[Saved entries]
● ● ● ● ●
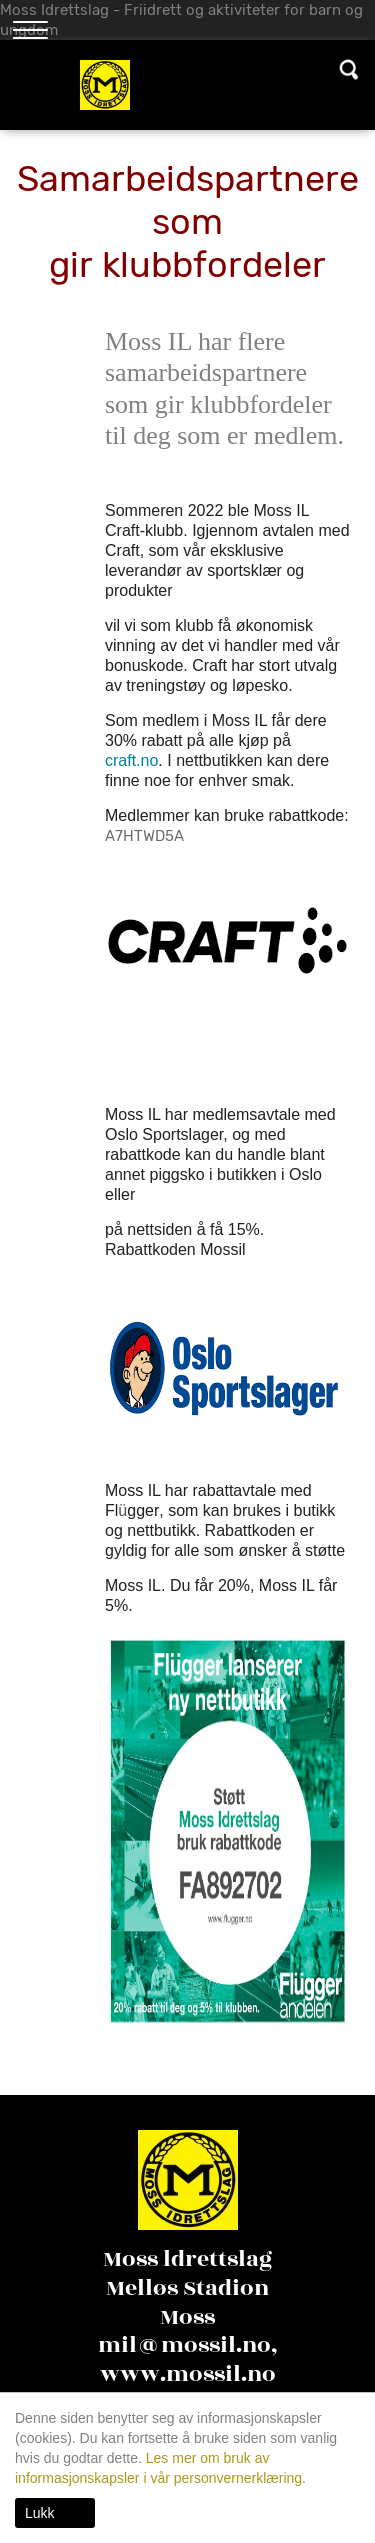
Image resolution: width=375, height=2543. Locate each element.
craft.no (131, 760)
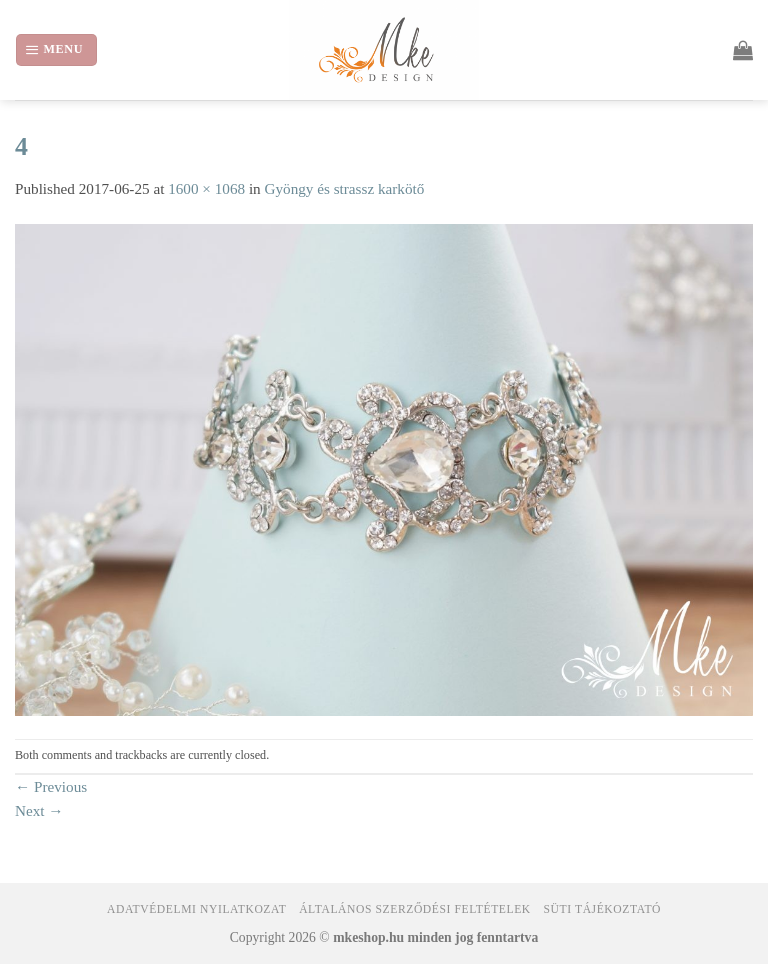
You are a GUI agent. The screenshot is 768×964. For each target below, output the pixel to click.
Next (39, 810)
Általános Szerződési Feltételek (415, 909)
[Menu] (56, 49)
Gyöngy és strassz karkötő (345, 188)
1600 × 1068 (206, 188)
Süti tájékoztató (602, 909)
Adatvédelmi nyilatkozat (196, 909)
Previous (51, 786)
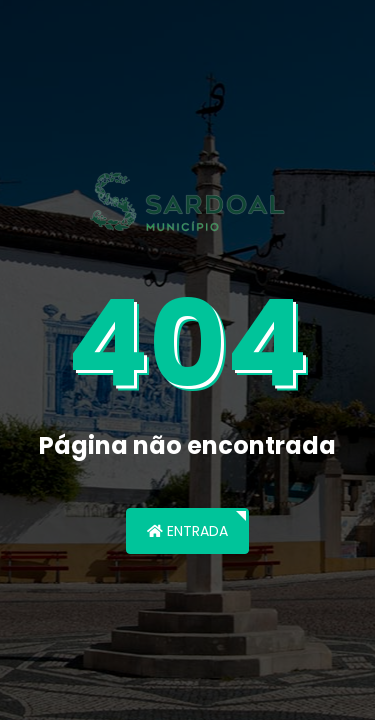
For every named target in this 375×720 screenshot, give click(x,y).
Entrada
● ● ● ● ●
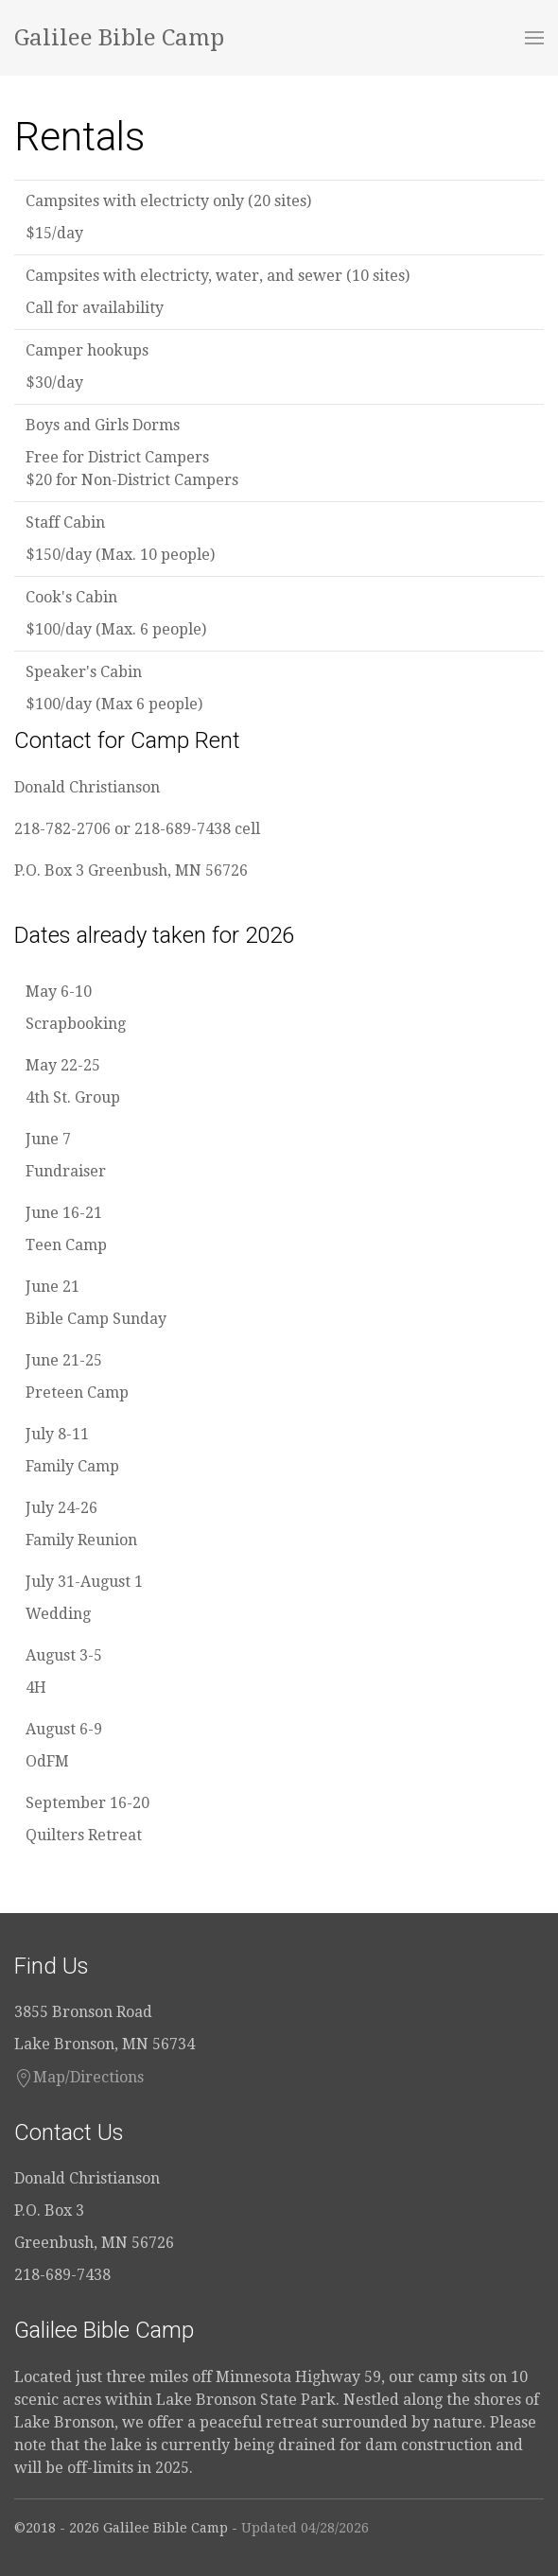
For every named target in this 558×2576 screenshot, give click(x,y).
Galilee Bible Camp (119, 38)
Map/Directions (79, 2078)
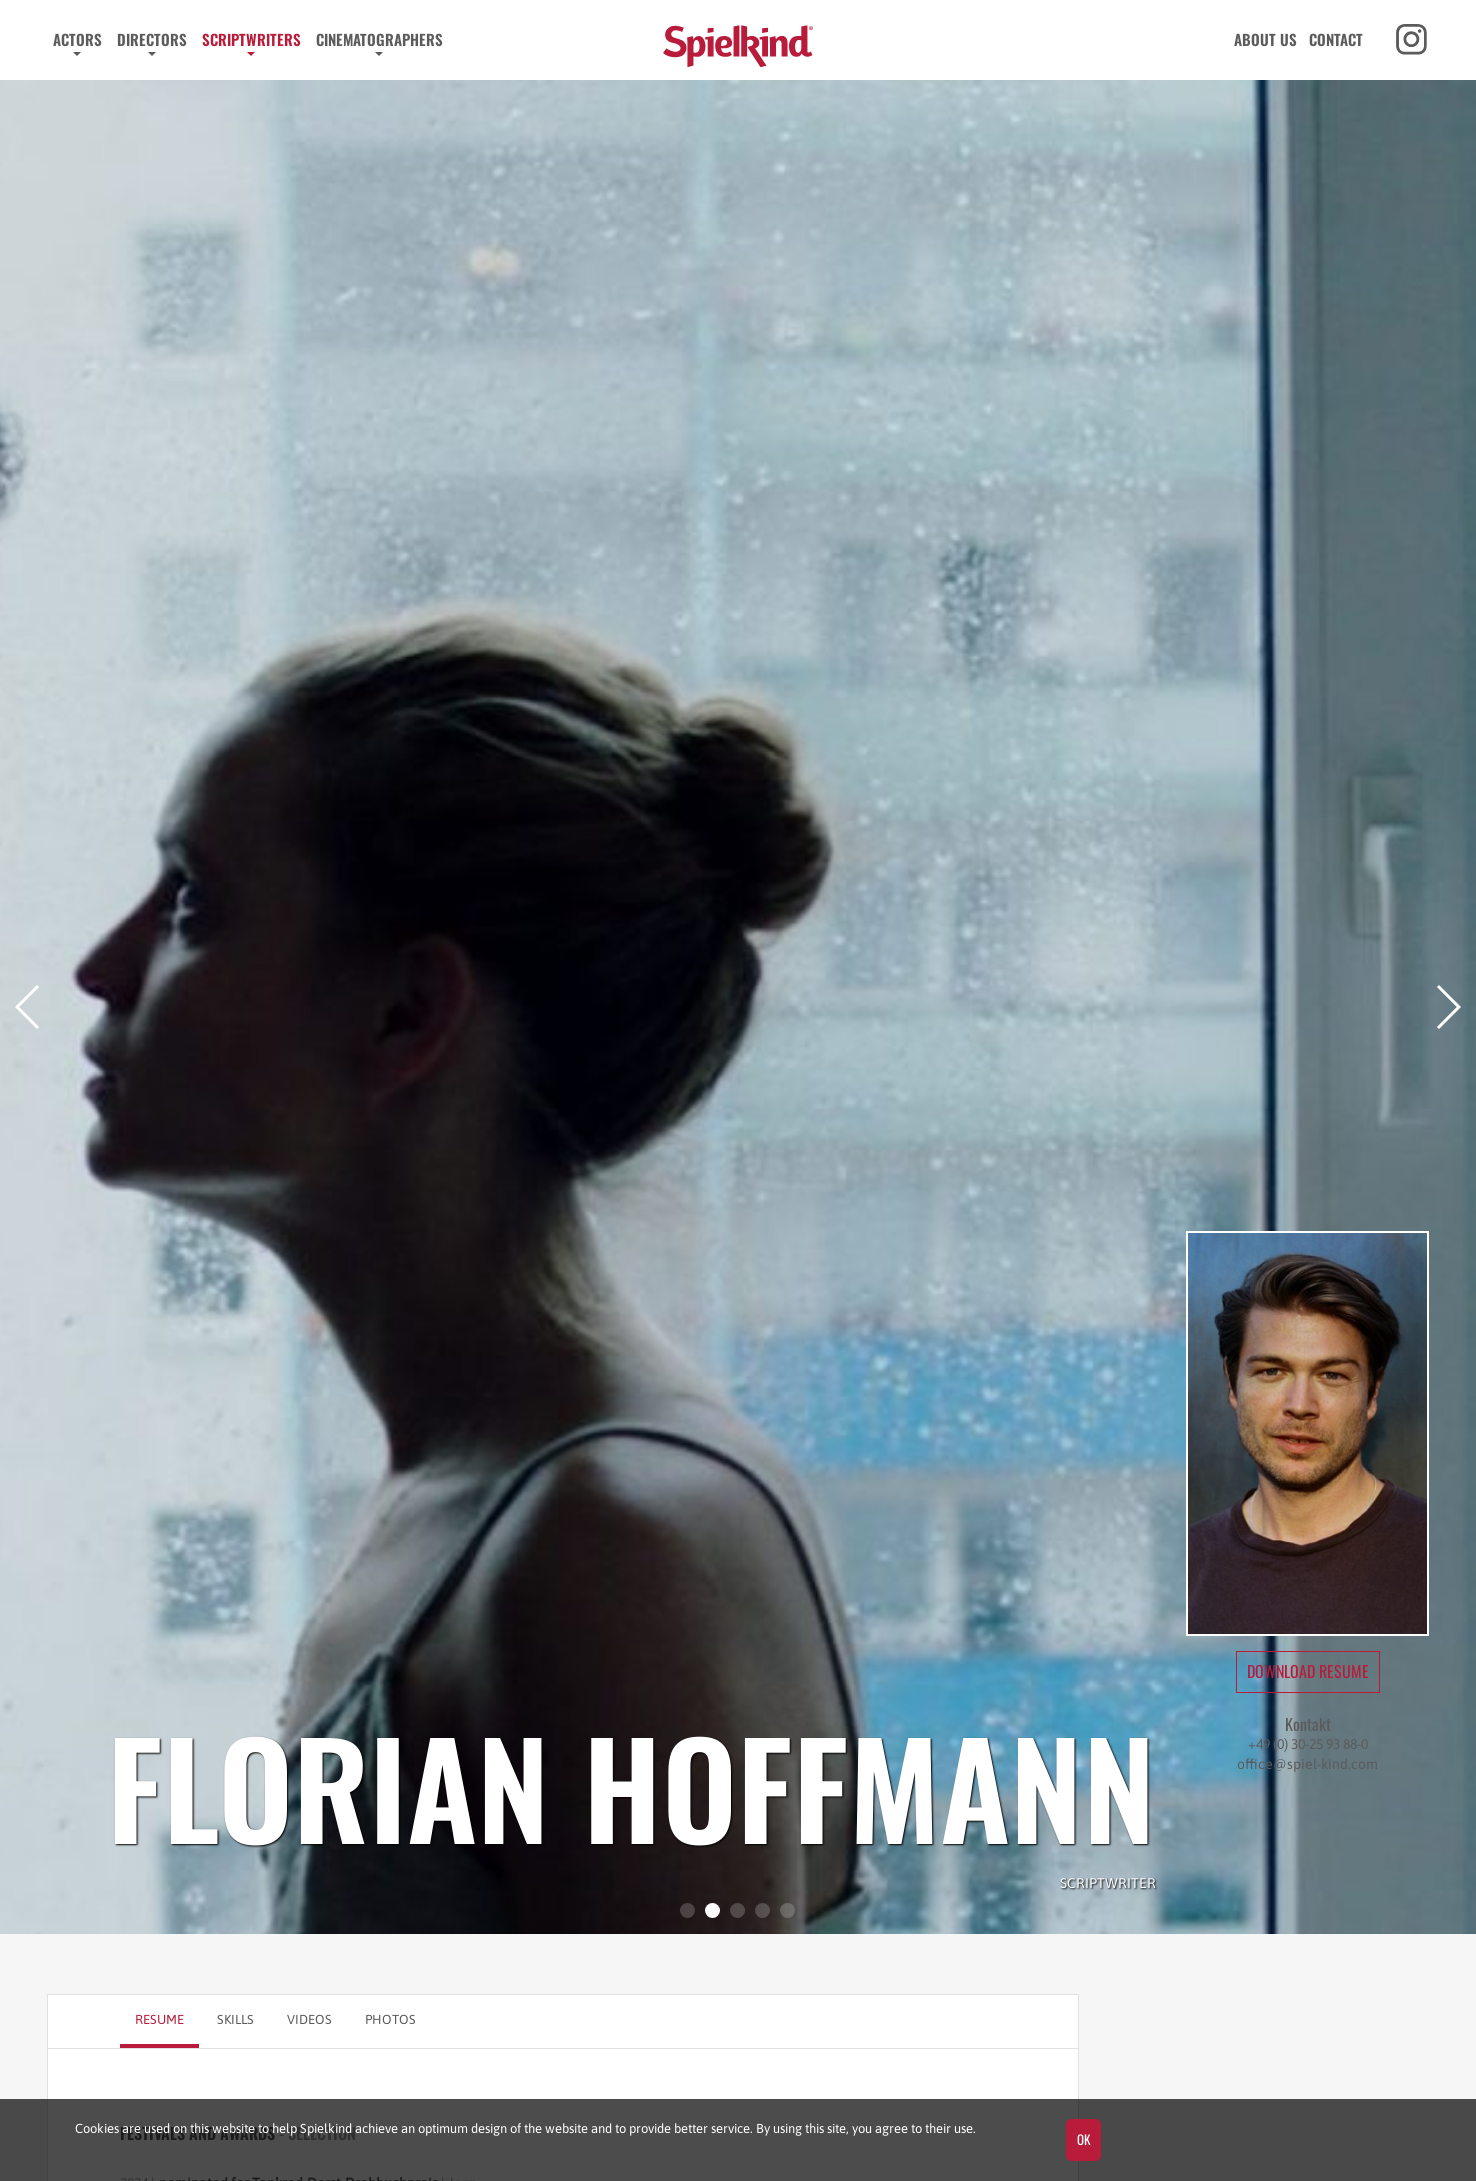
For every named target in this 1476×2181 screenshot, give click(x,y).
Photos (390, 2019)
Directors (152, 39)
● ● ● ● ●
• Exercise directions: Please copy the lines above exactly, starting at the line that holds "Map/Directions (79, 2078)" and ending at the line that holds "Directors (152, 39)"; include both, but no pictures.

• Completed task:
Map/Directions (79, 2078)
For every named target in this 1476×2181 screenshot, give click(x,y).
Photos (390, 2019)
Directors (152, 39)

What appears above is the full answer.